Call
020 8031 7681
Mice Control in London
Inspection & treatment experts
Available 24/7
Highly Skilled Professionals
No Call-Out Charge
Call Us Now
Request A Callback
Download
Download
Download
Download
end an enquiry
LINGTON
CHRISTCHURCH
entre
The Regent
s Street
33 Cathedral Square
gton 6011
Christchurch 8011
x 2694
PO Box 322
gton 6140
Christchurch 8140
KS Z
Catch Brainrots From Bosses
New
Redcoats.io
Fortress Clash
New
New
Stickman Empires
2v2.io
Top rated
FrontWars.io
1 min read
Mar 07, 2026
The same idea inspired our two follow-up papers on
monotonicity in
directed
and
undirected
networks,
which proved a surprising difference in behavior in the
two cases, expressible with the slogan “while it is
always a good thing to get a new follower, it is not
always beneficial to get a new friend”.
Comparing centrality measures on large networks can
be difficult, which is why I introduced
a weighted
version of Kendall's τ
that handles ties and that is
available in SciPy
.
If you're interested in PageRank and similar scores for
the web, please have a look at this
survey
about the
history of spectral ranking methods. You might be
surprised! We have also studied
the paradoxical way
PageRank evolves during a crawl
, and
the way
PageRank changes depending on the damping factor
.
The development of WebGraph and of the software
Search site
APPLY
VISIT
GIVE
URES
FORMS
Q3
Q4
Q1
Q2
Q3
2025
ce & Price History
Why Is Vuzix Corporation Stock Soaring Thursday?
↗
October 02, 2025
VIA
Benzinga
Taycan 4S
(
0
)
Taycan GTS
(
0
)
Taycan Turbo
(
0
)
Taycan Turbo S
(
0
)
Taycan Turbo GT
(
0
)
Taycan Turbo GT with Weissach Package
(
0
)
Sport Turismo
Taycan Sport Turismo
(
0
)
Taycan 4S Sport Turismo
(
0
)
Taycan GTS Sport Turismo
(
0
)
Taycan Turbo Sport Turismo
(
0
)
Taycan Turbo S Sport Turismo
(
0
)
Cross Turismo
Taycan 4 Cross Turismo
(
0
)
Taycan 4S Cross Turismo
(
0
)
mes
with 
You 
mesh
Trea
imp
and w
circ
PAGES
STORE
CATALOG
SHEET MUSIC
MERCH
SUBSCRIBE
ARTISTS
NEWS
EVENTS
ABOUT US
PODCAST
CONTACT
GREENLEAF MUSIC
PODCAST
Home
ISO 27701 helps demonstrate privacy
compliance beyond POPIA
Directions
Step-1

-- EXERCISE --
Copy every line above that holds the word "Sport".

-- SOLUTION --
Sport Turismo
Taycan Sport Turismo
Taycan 4S Sport Turismo
Taycan GTS Sport Turismo
Taycan Turbo Sport Turismo
Taycan Turbo S Sport Turismo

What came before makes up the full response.